El repunte pandémico de los precios es el eslabón más débil de Biden. Las encuestas sugieren que ha sido la principal preocupación de los votantes en los dos últimos años. La tasa de inflación ha vuelto a bajar en su mayor parte, y ahora mismo no es especialmente alta en términos históricos. Aun así, la cesta de la compra típica cuesta un 20% más que en 2019. Se necesita tiempo para que desaparezca ese tipo de shock.

Inflación en EE.UU. (Re-) Años Electorales | Media de dos años de la tasa de inflación del IPC en el trimestre anterior a la votación

Lo que podría cambiar el panorama: La guerra en Oriente Medio ya ha provocado un aumento de los costes de flete, ya que los rebeldes de Yemen atacan el transporte marítimo del Mar Rojo.

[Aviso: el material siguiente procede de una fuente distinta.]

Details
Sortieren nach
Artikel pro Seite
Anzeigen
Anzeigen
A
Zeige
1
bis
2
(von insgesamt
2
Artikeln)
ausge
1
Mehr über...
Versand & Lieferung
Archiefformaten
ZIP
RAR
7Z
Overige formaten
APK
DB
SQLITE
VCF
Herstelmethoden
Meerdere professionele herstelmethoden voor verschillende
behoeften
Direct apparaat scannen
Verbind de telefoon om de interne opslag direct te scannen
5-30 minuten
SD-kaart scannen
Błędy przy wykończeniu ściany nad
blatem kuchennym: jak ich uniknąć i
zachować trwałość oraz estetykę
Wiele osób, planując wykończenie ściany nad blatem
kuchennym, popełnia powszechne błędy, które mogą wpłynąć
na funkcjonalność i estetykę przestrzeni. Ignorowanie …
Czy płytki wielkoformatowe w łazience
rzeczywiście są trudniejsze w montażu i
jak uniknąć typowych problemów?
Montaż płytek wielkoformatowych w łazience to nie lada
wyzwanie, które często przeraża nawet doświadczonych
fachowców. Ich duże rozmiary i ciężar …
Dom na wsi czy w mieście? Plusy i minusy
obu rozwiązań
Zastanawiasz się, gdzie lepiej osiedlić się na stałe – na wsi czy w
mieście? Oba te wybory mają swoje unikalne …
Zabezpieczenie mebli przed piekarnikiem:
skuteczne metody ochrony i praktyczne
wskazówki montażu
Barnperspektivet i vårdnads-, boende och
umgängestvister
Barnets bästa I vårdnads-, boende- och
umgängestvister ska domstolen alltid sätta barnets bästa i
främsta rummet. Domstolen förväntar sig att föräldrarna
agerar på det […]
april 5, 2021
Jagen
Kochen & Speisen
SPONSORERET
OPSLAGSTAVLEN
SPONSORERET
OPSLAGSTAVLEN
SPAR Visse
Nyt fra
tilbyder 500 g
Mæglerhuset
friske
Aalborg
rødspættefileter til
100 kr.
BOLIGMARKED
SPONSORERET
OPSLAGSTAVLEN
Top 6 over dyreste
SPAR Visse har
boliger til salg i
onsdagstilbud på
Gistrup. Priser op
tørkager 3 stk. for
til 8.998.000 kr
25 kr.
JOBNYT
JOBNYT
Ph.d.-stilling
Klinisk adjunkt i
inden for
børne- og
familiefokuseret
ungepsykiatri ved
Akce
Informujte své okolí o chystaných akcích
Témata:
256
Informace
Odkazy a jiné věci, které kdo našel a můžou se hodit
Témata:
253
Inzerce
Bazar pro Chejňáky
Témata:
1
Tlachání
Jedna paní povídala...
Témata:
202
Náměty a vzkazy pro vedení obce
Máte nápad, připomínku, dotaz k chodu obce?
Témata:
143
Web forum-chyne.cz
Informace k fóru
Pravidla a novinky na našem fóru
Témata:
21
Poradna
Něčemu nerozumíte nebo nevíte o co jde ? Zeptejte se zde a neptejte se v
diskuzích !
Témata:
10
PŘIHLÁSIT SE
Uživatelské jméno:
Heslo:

Si el conflicto se extiende, los precios del petróleo también podrían subir, lo que perjudicaría a los estadounidenses en el surtidor de gasolina y quizá a Biden en las urnas.

Crecimiento económico

La recuperación de EE.UU. bajo el mandato de Biden ha sido mucho más fuerte que la que presidió su antiguo jefe, Barack Obama, en 2012, el año en que ganó un segundo mandato. Sin embargo, según las previsiones del indicador del PIB preferido por Goldman, a Biden le puede ir peor. La economía está perdiendo velocidad de cara a las elecciones, en lugar de recuperarse como la de Obama. Aun así, en contra de muchas expectativas, es muy probable que pueda decir a los votantes en noviembre que, bajo su mandato, EE.UU. ha evitado una recesión.

Tasas de crecimiento económico en años de (re)elecciones en EE.UU. | Variación anual del PIB real en el trimestre anterior a la votación

Qué podría cambiar el panorama: Una recesión.